Open windmueller opened 6 years ago
Okay, I found the cause of this issue. QuickBlobCharsetDetector
uses the first 8.000 bytes which is not enough for some of our classes. If the first 8.000 bytes are ASCII but somewhere in the rest of the file a character in ISO-8859-1 is present, the detector will return UTF-8.
I "fixed" this by changing the charset order in the detector, but that is definitely not useful for other repositories.
BTW, sbt assembly
reports failed tests on the unchanged master, is this normal?
BTW, sbt assembly reports failed tests on the unchanged master, is this normal?
@stovocor Nope, master
build is passing for me and on Travis.
Which commit are you building, using which command and what is the test-failure output?
Which commit are you building,
Commit 94225fdc6dfea01bc1de7517f5edc4c7ac81d7fd (Tag v1.12.16)
using which command
% sbt assembly
and what is the test-failure output?
[info] Size formatter [info] - should correctly format FAILED [info] "1[,]0 KB" was not equal to "1[.]0 KB" (ByteSizeSpecs.scala:55)
I attached the complete output.
It looks like the test case depends on the current locale (German in my case).
Tests don't like your locale. Try again with LANG=en_US.UTF-8
.
That works as expected. However, in my opinion the test case should be agnostic to the locale environment.
For those who struggle with CRLF / LF processing, you might want to use my build of BFG: https://github.com/vlsi/bfg-repo-cleaner/releases/tag/v1.14.0-vlsi
I have implemented CRLF / LF normalization which works for me and does not require to have a single encoding across all files in the repository.

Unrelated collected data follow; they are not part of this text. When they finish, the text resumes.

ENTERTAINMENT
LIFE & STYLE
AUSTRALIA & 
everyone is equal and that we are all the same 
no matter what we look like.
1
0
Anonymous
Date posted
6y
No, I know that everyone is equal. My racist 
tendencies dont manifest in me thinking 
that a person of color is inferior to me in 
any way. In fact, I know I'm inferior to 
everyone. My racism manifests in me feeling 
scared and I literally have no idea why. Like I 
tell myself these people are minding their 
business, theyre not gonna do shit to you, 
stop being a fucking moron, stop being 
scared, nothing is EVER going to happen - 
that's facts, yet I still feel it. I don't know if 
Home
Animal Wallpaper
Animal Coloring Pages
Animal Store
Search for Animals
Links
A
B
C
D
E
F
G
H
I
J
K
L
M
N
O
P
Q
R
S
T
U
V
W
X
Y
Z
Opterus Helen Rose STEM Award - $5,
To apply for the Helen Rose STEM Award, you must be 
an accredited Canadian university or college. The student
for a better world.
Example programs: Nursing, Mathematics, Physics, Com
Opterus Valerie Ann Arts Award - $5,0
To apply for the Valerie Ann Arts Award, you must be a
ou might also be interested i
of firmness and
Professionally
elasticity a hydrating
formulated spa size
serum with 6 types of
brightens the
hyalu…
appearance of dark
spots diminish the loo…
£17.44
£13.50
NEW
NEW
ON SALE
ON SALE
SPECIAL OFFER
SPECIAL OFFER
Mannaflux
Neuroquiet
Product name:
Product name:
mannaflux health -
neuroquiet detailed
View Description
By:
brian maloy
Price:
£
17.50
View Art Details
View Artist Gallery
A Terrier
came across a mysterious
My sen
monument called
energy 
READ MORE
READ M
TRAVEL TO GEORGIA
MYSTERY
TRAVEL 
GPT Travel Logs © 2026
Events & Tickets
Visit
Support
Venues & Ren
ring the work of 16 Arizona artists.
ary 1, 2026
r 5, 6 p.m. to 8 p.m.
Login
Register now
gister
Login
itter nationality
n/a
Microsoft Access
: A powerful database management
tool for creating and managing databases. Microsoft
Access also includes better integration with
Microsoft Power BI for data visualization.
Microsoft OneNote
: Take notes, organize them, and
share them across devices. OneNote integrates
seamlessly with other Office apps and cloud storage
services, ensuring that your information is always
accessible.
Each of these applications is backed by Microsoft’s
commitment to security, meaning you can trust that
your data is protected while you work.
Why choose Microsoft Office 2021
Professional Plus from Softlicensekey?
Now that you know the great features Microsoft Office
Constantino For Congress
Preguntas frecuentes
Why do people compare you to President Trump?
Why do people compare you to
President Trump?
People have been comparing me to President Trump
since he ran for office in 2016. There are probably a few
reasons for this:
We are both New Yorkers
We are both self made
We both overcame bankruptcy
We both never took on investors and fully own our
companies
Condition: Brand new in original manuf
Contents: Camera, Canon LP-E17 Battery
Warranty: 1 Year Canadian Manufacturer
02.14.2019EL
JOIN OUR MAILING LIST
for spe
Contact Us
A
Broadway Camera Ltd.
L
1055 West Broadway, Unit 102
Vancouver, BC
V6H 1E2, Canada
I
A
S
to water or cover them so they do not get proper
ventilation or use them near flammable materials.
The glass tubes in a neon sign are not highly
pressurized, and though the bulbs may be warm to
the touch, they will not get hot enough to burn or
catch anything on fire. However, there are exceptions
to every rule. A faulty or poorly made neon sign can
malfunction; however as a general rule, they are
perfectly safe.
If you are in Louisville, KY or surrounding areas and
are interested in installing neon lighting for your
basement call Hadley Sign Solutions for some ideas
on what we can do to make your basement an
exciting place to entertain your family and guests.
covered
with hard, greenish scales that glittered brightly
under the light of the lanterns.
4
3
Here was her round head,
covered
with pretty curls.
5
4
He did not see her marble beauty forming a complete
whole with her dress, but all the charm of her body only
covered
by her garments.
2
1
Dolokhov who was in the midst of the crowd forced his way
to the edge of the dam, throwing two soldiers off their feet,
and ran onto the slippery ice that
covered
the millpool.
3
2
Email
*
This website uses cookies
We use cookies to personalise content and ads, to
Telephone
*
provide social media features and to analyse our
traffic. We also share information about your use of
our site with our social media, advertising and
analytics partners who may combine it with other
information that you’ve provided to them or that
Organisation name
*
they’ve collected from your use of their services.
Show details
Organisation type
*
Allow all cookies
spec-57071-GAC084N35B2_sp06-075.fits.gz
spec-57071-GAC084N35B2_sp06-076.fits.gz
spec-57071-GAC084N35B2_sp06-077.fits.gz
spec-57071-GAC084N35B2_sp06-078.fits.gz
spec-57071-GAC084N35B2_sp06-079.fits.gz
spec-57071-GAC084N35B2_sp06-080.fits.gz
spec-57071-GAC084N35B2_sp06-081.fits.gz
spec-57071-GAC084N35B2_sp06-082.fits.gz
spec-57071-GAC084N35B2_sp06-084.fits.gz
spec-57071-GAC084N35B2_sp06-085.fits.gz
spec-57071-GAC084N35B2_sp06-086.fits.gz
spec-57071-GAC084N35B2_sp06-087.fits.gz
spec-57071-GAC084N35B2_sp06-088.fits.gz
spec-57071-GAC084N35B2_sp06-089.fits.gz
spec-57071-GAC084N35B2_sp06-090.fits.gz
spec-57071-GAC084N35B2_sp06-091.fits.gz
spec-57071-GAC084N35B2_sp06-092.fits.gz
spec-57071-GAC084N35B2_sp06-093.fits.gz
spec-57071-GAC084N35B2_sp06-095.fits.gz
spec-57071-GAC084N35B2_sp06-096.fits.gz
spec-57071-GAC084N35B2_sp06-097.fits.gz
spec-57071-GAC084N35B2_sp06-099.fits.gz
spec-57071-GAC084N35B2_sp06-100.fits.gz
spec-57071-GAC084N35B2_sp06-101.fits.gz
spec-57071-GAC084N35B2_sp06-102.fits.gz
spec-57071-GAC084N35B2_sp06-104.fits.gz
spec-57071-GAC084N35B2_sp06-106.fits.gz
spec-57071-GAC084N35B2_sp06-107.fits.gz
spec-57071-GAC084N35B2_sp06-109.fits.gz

We are in the process of shrinking a large repository while also replacing CRLF line feeds. For this, we use the text replacement option:
$ java -jar bfg-1.12.16.jar --no-blob-protection --replace-text replacements.txt repo
The replacements file contains a single line:
regex:\r(\n)==>$1
However, this has a side effect that the encoding of some files is changed. For example, a file in the original repository is reported as
ISO-8859 text, with CRLF line terminators
by the Unix file command, while the "cleaned" repository contains the file as
UTF-8 Unicode text
A hexdump confirms that the encoding has indeed changed. Providing the option
-Dfile.encoding=ISO-8859-1
does not change anything.